/---
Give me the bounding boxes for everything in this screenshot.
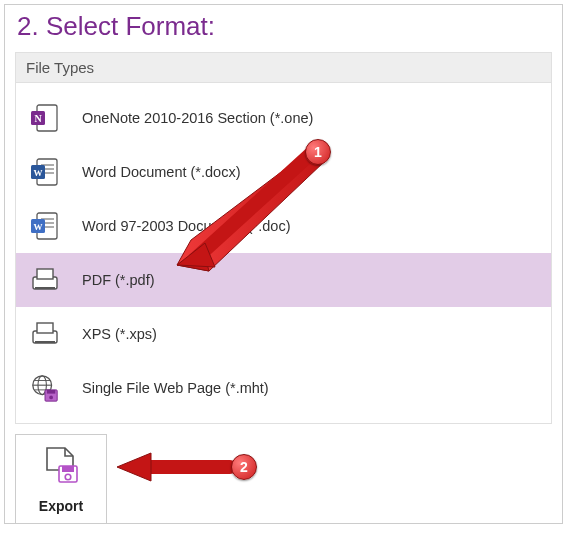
export-button-label: Export <box>39 498 83 514</box>
xps-icon <box>30 319 60 349</box>
mht-icon <box>30 373 60 403</box>
file-label: OneNote 2010-2016 Section (*.one) <box>82 110 313 126</box>
file-item-doc[interactable]: W Word 97-2003 Document (*.doc) <box>16 199 551 253</box>
select-format-panel: 2. Select Format: File Types N OneNote 2… <box>4 4 563 524</box>
file-type-list: N OneNote 2010-2016 Section (*.one) W Wo… <box>15 83 552 424</box>
file-item-pdf[interactable]: PDF (*.pdf) <box>16 253 551 307</box>
section-heading: 2. Select Format: <box>15 9 552 52</box>
file-label: XPS (*.xps) <box>82 326 157 342</box>
file-types-header: File Types <box>15 52 552 83</box>
annotation-arrow-2 <box>117 453 230 481</box>
word-doc-icon: W <box>30 211 60 241</box>
svg-rect-16 <box>37 269 53 279</box>
svg-point-28 <box>49 396 53 400</box>
file-item-mht[interactable]: Single File Web Page (*.mht) <box>16 361 551 415</box>
pdf-icon <box>30 265 60 295</box>
svg-marker-35 <box>117 453 151 481</box>
file-label: Single File Web Page (*.mht) <box>82 380 269 396</box>
svg-rect-27 <box>47 390 55 394</box>
svg-rect-17 <box>35 287 55 289</box>
file-item-onenote[interactable]: N OneNote 2010-2016 Section (*.one) <box>16 91 551 145</box>
word-docx-icon: W <box>30 157 60 187</box>
file-label: PDF (*.pdf) <box>82 272 155 288</box>
file-label: Word 97-2003 Document (*.doc) <box>82 218 290 234</box>
file-item-xps[interactable]: XPS (*.xps) <box>16 307 551 361</box>
svg-text:W: W <box>34 168 43 178</box>
svg-rect-19 <box>37 323 53 333</box>
export-icon <box>41 444 81 488</box>
svg-rect-30 <box>62 466 74 472</box>
file-label: Word Document (*.docx) <box>82 164 240 180</box>
file-item-docx[interactable]: W Word Document (*.docx) <box>16 145 551 199</box>
annotation-marker-2: 2 <box>231 454 257 480</box>
svg-text:N: N <box>34 113 42 124</box>
export-button[interactable]: Export <box>15 434 107 524</box>
onenote-icon: N <box>30 103 60 133</box>
svg-text:W: W <box>34 222 43 232</box>
svg-rect-20 <box>35 341 55 343</box>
\---
### Problem description
The data must come back word for word, with every picture removed.

### Exercise solution
Give me the bounding boxes for everything in this screenshot.
export-button-label: Export <box>39 498 83 514</box>
xps-icon <box>30 319 60 349</box>
mht-icon <box>30 373 60 403</box>
file-label: OneNote 2010-2016 Section (*.one) <box>82 110 313 126</box>
file-item-doc[interactable]: W Word 97-2003 Document (*.doc) <box>16 199 551 253</box>
select-format-panel: 2. Select Format: File Types N OneNote 2… <box>4 4 563 524</box>
file-type-list: N OneNote 2010-2016 Section (*.one) W Wo… <box>15 83 552 424</box>
file-item-pdf[interactable]: PDF (*.pdf) <box>16 253 551 307</box>
section-heading: 2. Select Format: <box>15 9 552 52</box>
file-label: XPS (*.xps) <box>82 326 157 342</box>
file-types-header: File Types <box>15 52 552 83</box>
annotation-arrow-2 <box>117 453 230 481</box>
word-doc-icon: W <box>30 211 60 241</box>
svg-rect-16 <box>37 269 53 279</box>
svg-point-28 <box>49 396 53 400</box>
file-item-mht[interactable]: Single File Web Page (*.mht) <box>16 361 551 415</box>
pdf-icon <box>30 265 60 295</box>
svg-marker-35 <box>117 453 151 481</box>
file-label: Single File Web Page (*.mht) <box>82 380 269 396</box>
svg-rect-27 <box>47 390 55 394</box>
svg-rect-17 <box>35 287 55 289</box>
file-item-onenote[interactable]: N OneNote 2010-2016 Section (*.one) <box>16 91 551 145</box>
word-docx-icon: W <box>30 157 60 187</box>
file-label: PDF (*.pdf) <box>82 272 155 288</box>
file-label: Word 97-2003 Document (*.doc) <box>82 218 290 234</box>
file-item-xps[interactable]: XPS (*.xps) <box>16 307 551 361</box>
svg-text:W: W <box>34 168 43 178</box>
svg-rect-19 <box>37 323 53 333</box>
export-icon <box>41 444 81 488</box>
svg-rect-30 <box>62 466 74 472</box>
file-label: Word Document (*.docx) <box>82 164 240 180</box>
file-item-docx[interactable]: W Word Document (*.docx) <box>16 145 551 199</box>
annotation-marker-2: 2 <box>231 454 257 480</box>
svg-text:N: N <box>34 113 42 124</box>
export-button[interactable]: Export <box>15 434 107 524</box>
onenote-icon: N <box>30 103 60 133</box>
svg-text:W: W <box>34 222 43 232</box>
svg-rect-20 <box>35 341 55 343</box>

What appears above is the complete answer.